Analytical Methods and Characterization

Identification and Quantification

Gas chromatography-mass spectrometry represents the primary analytical method for nisinic acid identification and quantification. Derivatization to methyl esters using boron trifluoride-methanol reagent precedes analysis, with separation achieved using polar stationary phases such as cyanopropyl polysiloxane. Characteristic mass spectral fragments include m/z 79, 105, and 119 for diene fragments, with molecular ion peak at m/z 356 under electron impact ionization. High-performance liquid chromatography with UV detection at 205 nm provides alternative quantification methods with detection limits of approximately 0.1 μg/mL. Silver ion chromatography effectively separates nisinic acid from geometric isomers and saturation analogs based on complexation with silver ions.

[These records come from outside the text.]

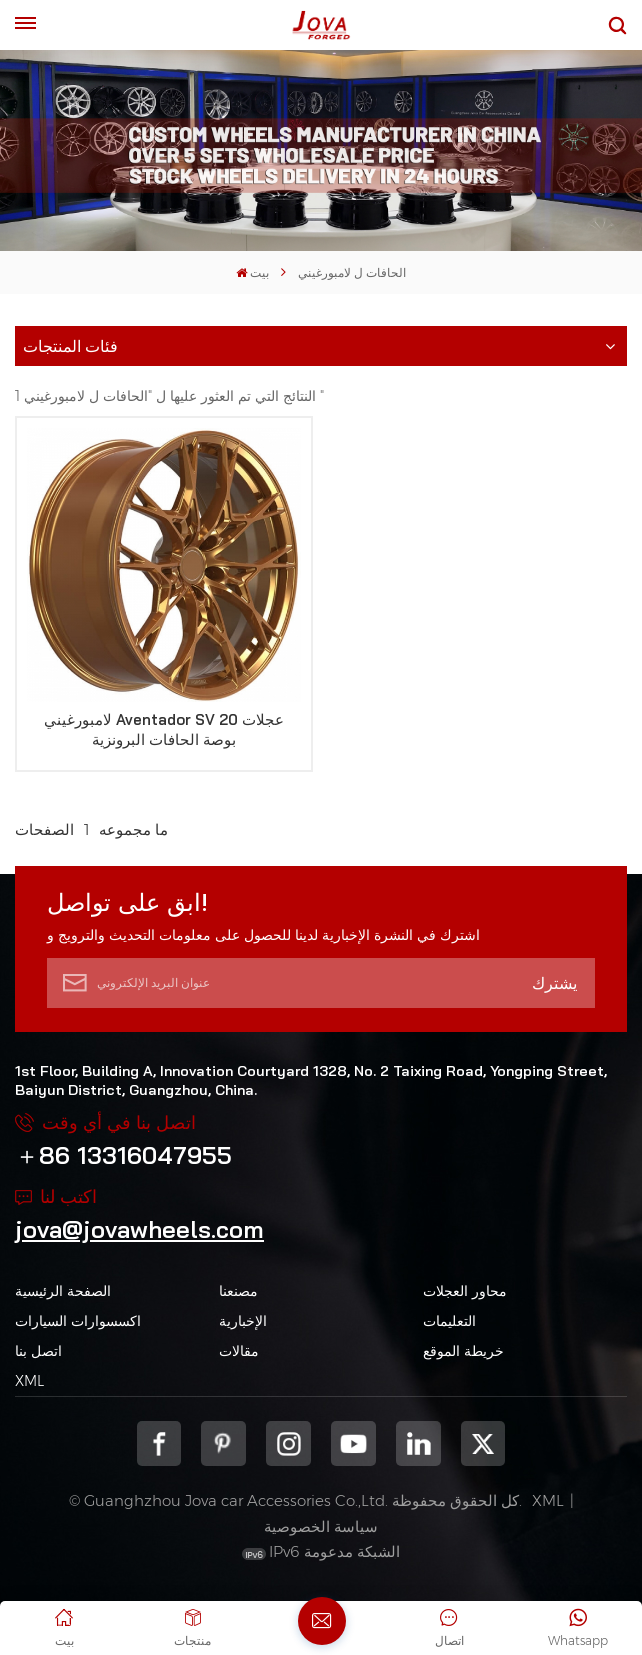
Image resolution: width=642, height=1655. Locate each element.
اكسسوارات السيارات (78, 1321)
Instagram (288, 1443)
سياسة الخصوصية (321, 1526)
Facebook (159, 1443)
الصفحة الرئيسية (63, 1291)
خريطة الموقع (463, 1351)
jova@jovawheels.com (139, 1229)
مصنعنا (238, 1291)
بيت (252, 272)
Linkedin (418, 1443)
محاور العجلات (465, 1291)
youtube (353, 1443)
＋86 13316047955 (123, 1155)
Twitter (483, 1443)
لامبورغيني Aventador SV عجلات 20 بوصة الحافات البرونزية (164, 729)
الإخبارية (243, 1321)
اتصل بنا (38, 1351)
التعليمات (449, 1321)
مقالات (239, 1351)
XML (29, 1381)
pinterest (223, 1443)
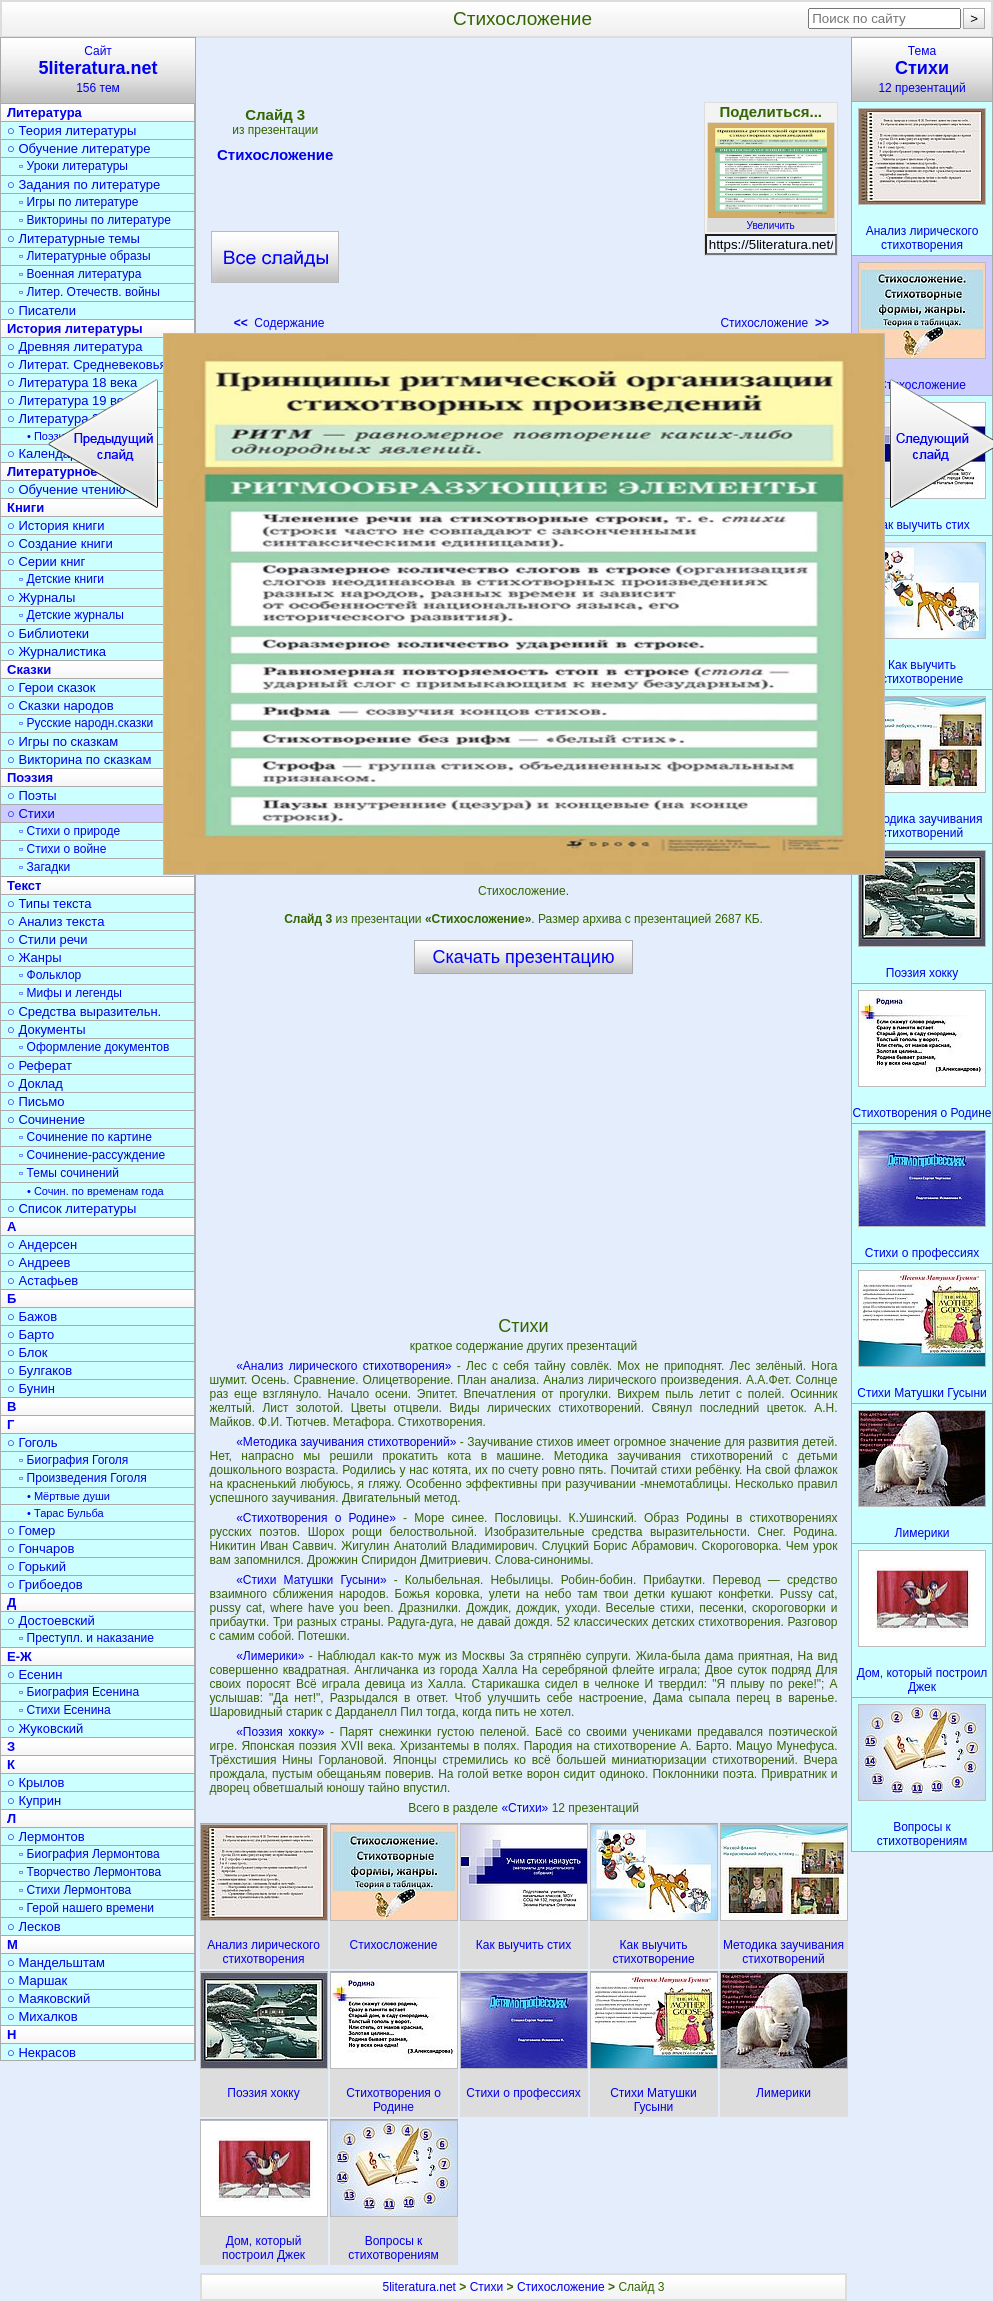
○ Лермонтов (46, 1836)
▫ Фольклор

Purity Assessment and Quality Control

Purity assessment of nisinic acid employs complementary chromatographic and spectroscopic techniques. Gas chromatography with flame ionization detection typically shows purity levels exceeding 98% for synthetic material, with major impurities including saturated analogs and geometric isomers. Nuclear magnetic resonance spectroscopy provides structural confirmation and quantifies isomeric purity through integration of olefinic proton signals. Peroxide value determination measures oxidative degradation, with acceptable limits below 5 meq/kg for stable samples. Acid value titration confirms carboxylic acid functionality, with theoretical value of 157 mg KOH/g for pure compound. Storage under nitrogen atmosphere at -20°C maintains stability for extended periods, with recommended shelf life of 6-12 months.

Applications and Uses

Research Applications and Emerging Uses

Nisinic acid serves primarily as a research chemical in lipid biochemistry and organic synthesis. The compound functions as a model system for studying oxidation kinetics in highly unsaturated fatty acids, with applications in understanding lipid peroxidation mechanisms. Materials science investigations utilize nisinic acid as a building block for liquid crystalline compounds, taking advantage of its extended rigid structure and functional groups for supramolecular assembly. Synthetic organic chemistry employs nisinic acid as a starting material for preparing specialized lipids with tailored physical properties. Research applications include investigation of chain-length effects on membrane properties and studies of intermolecular interactions in polyunsaturated systems.

Conclusion

Nisinic acid represents a structurally distinctive polyunsaturated fatty acid with six cis-configured double bonds in a 24-carbon chain. The compound exhibits physical and chemical properties characteristic of highly unsaturated carboxylic acids, including low melting point, susceptibility to oxidation, and complex spectroscopic signatures. Synthetic accessibility enables research applications in lipid chemistry and materials science, while its natural occurrence contributes to understanding metabolic pathways in marine organisms. The extended conjugated system presents opportunities for investigating structure-property relationships in polyunsaturated compounds and developing new materials with tailored characteristics. Further research directions include exploration of catalytic applications, development of stabilization methods against oxidative degradation, and investigation of supramolecular assembly behavior.